Implications for flare transport and acceleration:
Line spectra give information about the physical conditions at the location where the
line is excited, and can thus be used to understand how energy propagates through
the chromosphere. At present, our understanding of solar flare particle acceleration
rests on the collisional thick-target interpretation of a particle beam accelerated in the
corona and propagating to the chromosphere where it loses energy monotonically
with depth, due to Coulomb collisions. This makes firm predictions about the location
of beam stopping, and chromospheric heating, ionization and line excitation. Systematic optical observations can confront this, and other, models. Line and continuum observations so far imply significant energy deposited in dense layers of the
chromosphere, and while the total energy requirements can be met by the collisional
thick target inferences (e.g. Watanabe et al 2010), in some cases the implication that
the energy is concentrated at electron energies which cannot penetrate sufficiently
deep in the chromosphere (Fletcher et al. 2007).
Plasma physics:
The physics of the chromosphere differs from that of the corona and photosphere
because of its low level of ionization and the dominance of ion-neutral coupling at
lower altitudes. The Earth’s ionosphere has some points of analogy. The current systems that support coronal energy storage as non-potential structures must flow
through the chromosphere, resulting in a much more complicated pattern of electrical
conductivity than common modeling approaches (e.g. “line-tying”) can comprehend.
It would be a fair criticism that most flare modeling at present simply ignores this essential physics, as well as other factors likely to be important in chromospheric and
transition-region dynamics.
Seismic waves and Moreton waves:
Large-scale wave structures originate in the lower solar atmosphere during flares.
These include the global coronal waves responsible for radio type II bursts and Moreton waves. The seismic waves in the solar interior (Kosovichev and Zharkova 1998)
now have been shown to be relatively commonplace (e.g. Donea & Lindsey 2005).
Each of the global wave types offers powerful diagnostic information regarding the
early development of the flare/CME process.
New observations needed:
Flare research in the fundamental domain
of the chromosphere and transition region
has only begun to advance beyond the
classical Hα stage. The text box summarizes the key observational goals for a
new era in flare research. As Hinode and
SDO demonstrate, space-based observations offer tremendous advantages in image stability, image dynamic range, and
seeing. For the chromosphere and transition region, space also offers access to
the key flare radiations at short wavelengths: spectra such as those of Figure 1
suggest temperatures above 104 K for the
recombination-radiation component, the
dominant flare luminosity.
Technical Requirements
• Imaging at high spatial (0.1’’) and
temporal (1 s) resolution in key optical and UV lines and continua, and
with sufficient image dynamic range
for flares.
• Lyα wing observations of chargeexchange signatures.

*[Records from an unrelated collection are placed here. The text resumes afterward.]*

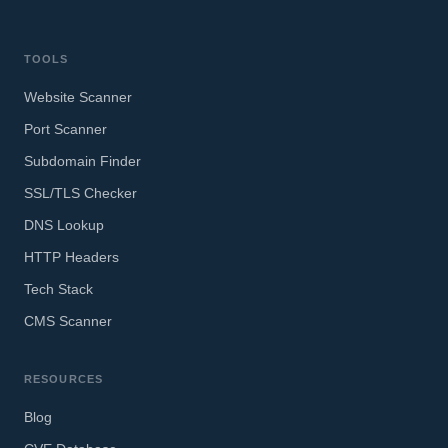
TOOLS
Website Scanner
Port Scanner
Subdomain Finder
SSL/TLS Checker
DNS Lookup
HTTP Headers
Tech Stack
CMS Scanner
RESOURCES
Blog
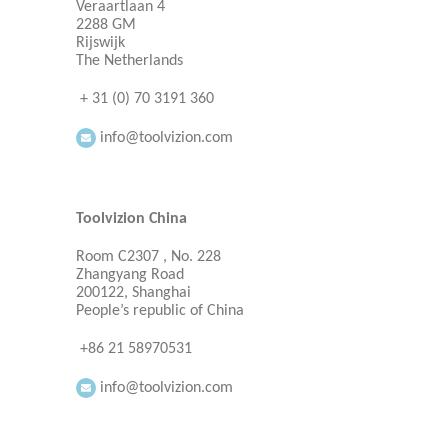
Veraartlaan 4
2288 GM
Rijswijk
The Netherlands
+ 31 (0) 70 3191 360
info@toolvizion.com
Toolvizion China
Room C2307 , No. 228
Zhangyang Road
200122, Shanghai
People’s republic of China
+86 21 58970531
info@toolvizion.com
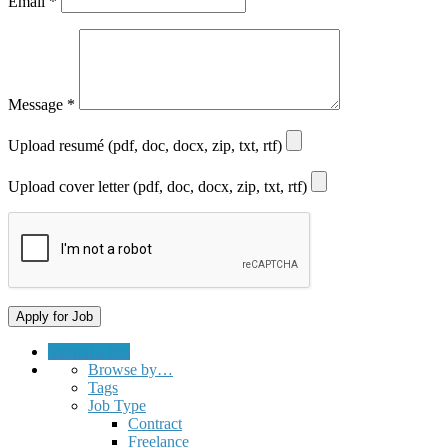
Email
*
Message
*
Upload resumé (pdf, doc, docx, zip, txt, rtf)
Upload cover letter (pdf, doc, docx, zip, txt, rtf)
Submit a Job
Browse by…
Tags
Job Type
Contract
Freelance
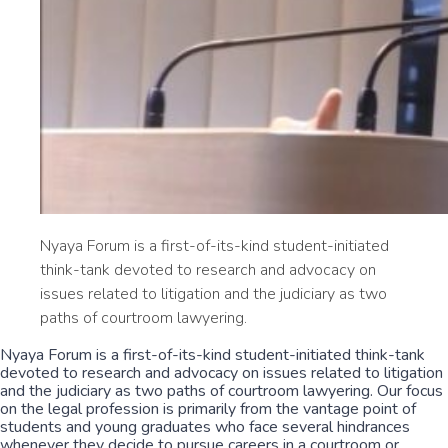
Nyaya Forum is a first-of-its-kind student-initiated
think-tank devoted to research and advocacy on
issues related to litigation and the judiciary as two
paths of courtroom lawyering.
Nyaya Forum is a first-of-its-kind student-initiated think-tank
devoted to research and advocacy on issues related to litigation
and the judiciary as two paths of courtroom lawyering. Our focus
on the legal profession is primarily from the vantage point of
students and young graduates who face several hindrances
whenever they decide to pursue careers in a courtroom or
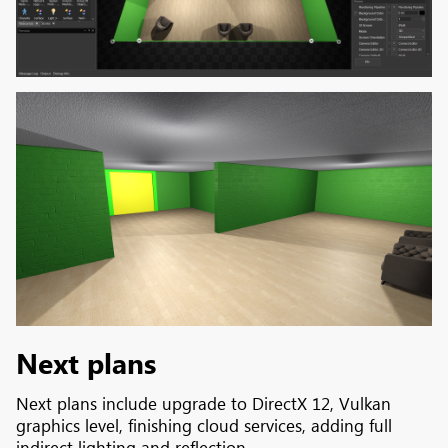
Next plans
Next plans include upgrade to DirectX 12, Vulkan
graphics level, finishing cloud services, adding full
indirect lighting and reflection.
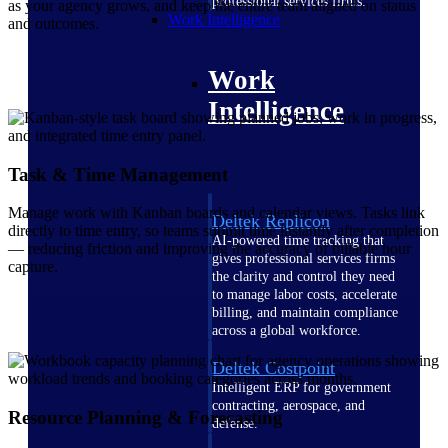
professional services firms.
as your agency grows, and keep the entire team aligned on status
Work Intelligence
and outcomes.
Work
Intelligence
Task & Time Management
Manage work with Kanban boards and calendar views. Tasks link
Deltek Replicon
directly to time entry, so teams submit time instantly after completion
AI-powered time tracking that
— reducing friction and improving the accuracy of billable hour
gives professional services firms
capture.
the clarity and control they need
to manage labor costs, accelerate
billing, and maintain compliance
across a global workforce.
Deltek Costpoint
Intelligent ERP for government
contracting, aerospace, and
Resource Planning & Forecasting
defense.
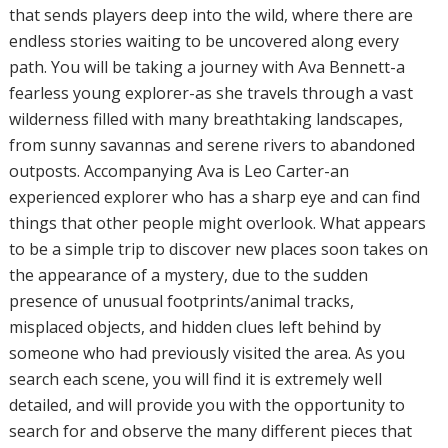
that sends players deep into the wild, where there are
endless stories waiting to be uncovered along every
path. You will be taking a journey with Ava Bennett-a
fearless young explorer-as she travels through a vast
wilderness filled with many breathtaking landscapes,
from sunny savannas and serene rivers to abandoned
outposts. Accompanying Ava is Leo Carter-an
experienced explorer who has a sharp eye and can find
things that other people might overlook. What appears
to be a simple trip to discover new places soon takes on
the appearance of a mystery, due to the sudden
presence of unusual footprints/animal tracks,
misplaced objects, and hidden clues left behind by
someone who had previously visited the area. As you
search each scene, you will find it is extremely well
detailed, and will provide you with the opportunity to
search for and observe the many different pieces that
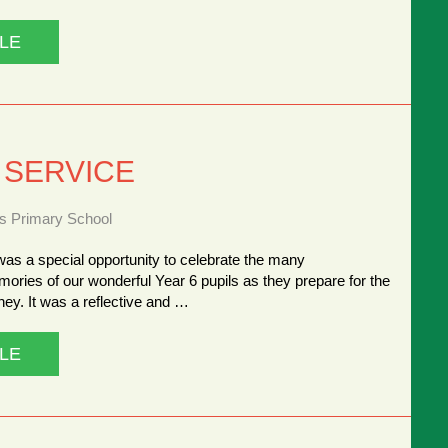
LE
 SERVICE
ns Primary School
as a special opportunity to celebrate the many
ries of our wonderful Year 6 pupils as they prepare for the
rney. It was a reflective and …
LE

• Imaging spectroscopy of the chromosphere and transition region with
full spectral coverage in optical-UV
• Modeling outside the “hydromagnetic box”: two-fluid, kinetic, 3D
radiation hydrodynamics etc.
We also recognize that ground-based facilities such as ATST will exist and
produce key observations, and that ALMA (Karlicky et al. 2010) will bring an entirely
new perspective of potentially great power.